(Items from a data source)
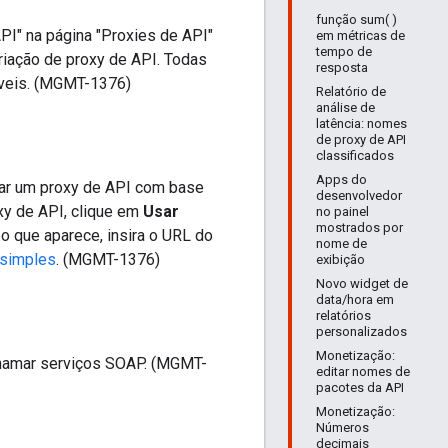
função sum( )
PI" na página "Proxies de API"
em métricas de
tempo de
riação de proxy de API. Todas
resposta
íveis. (MGMT-1376)
Relatório de
análise de
latência: nomes
de proxy de API
classificados
Apps do
iar um proxy de API com base
desenvolvedor
xy de API, clique em
Usar
no painel
mostrados por
o que aparece, insira o URL do
nome de
 simples
. (MGMT-1376)
exibição
Novo widget de
data/hora em
relatórios
personalizados
Monetização:
chamar serviços SOAP. (MGMT-
editar nomes de
pacotes da API
Monetização:
Números
decimais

## [Required work]
Provide an exact copy of only the lines from the beginning of the entries through the line containing "data/hora em", both ends included, with no pictures.

## [Written solution]
função sum( )
PI" na página "Proxies de API"
em métricas de
tempo de
riação de proxy de API. Todas
resposta
íveis. (MGMT-1376)
Relatório de
análise de
latência: nomes
de proxy de API
classificados
Apps do
iar um proxy de API com base
desenvolvedor
xy de API, clique em
Usar
no painel
mostrados por
o que aparece, insira o URL do
nome de
 simples
. (MGMT-1376)
exibição
Novo widget de
data/hora em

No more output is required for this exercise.